● Goal of the exercise
What lines of the material hold the string "Geleid"? Pull each of them out.

● Given data
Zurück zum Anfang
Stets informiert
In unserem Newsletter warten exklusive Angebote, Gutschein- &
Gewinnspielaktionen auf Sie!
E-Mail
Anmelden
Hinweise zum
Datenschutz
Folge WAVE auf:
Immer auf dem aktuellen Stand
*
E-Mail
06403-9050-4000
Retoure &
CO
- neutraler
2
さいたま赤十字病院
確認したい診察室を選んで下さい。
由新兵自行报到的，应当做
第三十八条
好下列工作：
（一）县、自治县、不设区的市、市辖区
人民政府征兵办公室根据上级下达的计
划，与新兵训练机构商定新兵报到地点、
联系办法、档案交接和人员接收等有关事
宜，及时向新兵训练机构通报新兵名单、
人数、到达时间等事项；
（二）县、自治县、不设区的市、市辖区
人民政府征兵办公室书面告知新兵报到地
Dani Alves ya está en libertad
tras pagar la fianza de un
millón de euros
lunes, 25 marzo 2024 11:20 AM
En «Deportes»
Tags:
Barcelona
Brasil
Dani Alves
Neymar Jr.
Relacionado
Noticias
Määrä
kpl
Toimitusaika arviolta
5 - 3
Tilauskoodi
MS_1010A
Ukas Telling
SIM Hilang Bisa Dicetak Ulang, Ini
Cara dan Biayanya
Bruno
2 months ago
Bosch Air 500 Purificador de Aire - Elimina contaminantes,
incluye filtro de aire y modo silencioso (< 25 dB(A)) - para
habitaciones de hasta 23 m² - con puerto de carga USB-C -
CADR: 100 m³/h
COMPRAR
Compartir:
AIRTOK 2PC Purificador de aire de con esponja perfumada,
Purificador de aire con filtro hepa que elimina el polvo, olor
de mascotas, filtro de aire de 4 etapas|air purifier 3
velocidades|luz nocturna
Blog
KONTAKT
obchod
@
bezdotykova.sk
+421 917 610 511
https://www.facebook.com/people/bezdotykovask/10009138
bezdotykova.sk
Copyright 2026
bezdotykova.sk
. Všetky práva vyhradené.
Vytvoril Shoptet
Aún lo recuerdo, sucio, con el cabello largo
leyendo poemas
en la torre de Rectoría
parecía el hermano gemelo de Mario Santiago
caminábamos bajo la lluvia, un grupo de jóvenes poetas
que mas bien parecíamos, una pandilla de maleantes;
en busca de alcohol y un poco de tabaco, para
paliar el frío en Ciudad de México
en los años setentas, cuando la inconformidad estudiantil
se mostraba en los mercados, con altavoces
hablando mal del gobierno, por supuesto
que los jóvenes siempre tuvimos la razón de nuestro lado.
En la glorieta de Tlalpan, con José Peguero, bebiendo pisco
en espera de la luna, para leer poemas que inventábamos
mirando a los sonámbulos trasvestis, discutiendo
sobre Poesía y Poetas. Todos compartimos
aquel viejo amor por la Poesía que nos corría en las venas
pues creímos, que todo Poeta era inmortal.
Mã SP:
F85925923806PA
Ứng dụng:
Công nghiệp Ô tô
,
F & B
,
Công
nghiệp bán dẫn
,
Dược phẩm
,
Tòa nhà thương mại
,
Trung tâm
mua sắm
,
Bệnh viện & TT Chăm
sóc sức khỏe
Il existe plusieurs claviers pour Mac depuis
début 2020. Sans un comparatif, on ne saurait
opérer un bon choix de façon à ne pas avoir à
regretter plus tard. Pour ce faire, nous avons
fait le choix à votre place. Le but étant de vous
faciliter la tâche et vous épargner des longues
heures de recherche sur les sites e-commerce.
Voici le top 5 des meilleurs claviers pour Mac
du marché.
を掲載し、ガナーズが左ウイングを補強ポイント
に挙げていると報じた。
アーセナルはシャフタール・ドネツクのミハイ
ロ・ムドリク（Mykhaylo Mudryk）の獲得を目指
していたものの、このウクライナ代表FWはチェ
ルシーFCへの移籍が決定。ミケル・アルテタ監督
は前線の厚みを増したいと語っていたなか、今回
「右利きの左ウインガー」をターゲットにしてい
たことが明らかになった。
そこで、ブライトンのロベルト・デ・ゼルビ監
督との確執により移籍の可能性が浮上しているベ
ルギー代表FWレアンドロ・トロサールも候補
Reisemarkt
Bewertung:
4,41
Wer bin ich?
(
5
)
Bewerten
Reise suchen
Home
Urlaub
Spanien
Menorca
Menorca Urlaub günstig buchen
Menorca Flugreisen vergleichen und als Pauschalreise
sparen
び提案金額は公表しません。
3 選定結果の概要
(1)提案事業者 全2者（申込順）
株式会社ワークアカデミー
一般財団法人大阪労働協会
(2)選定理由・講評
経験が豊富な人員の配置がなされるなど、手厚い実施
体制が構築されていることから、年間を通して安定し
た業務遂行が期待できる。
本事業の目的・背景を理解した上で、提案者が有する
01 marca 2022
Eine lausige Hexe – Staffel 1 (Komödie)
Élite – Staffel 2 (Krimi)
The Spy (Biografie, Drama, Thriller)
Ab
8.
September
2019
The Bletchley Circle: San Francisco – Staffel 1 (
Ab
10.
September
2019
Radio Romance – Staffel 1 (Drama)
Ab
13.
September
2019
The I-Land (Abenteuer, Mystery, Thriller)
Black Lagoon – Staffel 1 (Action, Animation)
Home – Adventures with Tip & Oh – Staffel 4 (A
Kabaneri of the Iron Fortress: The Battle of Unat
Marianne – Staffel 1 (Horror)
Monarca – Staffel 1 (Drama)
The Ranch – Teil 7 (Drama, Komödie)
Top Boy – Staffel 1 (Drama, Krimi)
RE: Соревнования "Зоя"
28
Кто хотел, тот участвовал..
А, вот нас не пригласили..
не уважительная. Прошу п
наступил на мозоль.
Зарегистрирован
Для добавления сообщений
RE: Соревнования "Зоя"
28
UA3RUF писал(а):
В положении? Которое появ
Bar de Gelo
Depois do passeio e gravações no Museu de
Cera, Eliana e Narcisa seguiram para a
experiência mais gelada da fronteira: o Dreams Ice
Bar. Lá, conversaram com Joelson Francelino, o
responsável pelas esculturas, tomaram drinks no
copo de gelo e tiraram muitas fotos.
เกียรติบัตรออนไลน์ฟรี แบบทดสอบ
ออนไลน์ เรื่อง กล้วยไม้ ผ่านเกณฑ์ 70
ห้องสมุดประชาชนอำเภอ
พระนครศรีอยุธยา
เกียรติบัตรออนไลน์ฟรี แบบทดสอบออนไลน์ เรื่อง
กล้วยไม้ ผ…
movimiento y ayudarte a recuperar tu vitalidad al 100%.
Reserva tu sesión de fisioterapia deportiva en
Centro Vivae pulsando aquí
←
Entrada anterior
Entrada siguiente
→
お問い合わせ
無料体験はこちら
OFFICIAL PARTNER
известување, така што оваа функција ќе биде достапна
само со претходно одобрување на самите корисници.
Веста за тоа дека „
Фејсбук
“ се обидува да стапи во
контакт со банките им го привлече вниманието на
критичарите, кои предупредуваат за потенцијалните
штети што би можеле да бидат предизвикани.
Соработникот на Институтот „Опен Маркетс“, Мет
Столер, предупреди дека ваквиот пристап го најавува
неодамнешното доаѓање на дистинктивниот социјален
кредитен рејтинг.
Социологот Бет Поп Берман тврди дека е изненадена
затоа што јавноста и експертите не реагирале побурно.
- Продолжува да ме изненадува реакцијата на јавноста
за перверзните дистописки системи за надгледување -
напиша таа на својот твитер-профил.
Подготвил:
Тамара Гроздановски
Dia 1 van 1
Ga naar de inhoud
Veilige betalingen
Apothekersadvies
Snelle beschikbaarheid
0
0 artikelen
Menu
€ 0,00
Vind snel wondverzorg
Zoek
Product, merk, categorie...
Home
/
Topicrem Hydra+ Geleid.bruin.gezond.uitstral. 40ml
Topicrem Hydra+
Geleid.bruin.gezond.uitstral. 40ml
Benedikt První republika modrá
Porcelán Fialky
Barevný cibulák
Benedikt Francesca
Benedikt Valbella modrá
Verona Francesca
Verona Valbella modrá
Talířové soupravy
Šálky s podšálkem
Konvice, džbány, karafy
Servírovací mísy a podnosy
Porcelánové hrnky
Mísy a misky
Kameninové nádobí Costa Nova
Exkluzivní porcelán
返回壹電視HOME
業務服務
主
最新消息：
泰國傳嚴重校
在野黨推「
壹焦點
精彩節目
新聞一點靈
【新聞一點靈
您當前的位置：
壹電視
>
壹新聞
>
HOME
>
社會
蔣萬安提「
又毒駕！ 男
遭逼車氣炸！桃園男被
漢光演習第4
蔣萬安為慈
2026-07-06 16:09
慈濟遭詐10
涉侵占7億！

● Finished exercise
Topicrem Hydra+ Geleid.bruin.gezond.uitstral. 40ml
Geleid.bruin.gezond.uitstral. 40ml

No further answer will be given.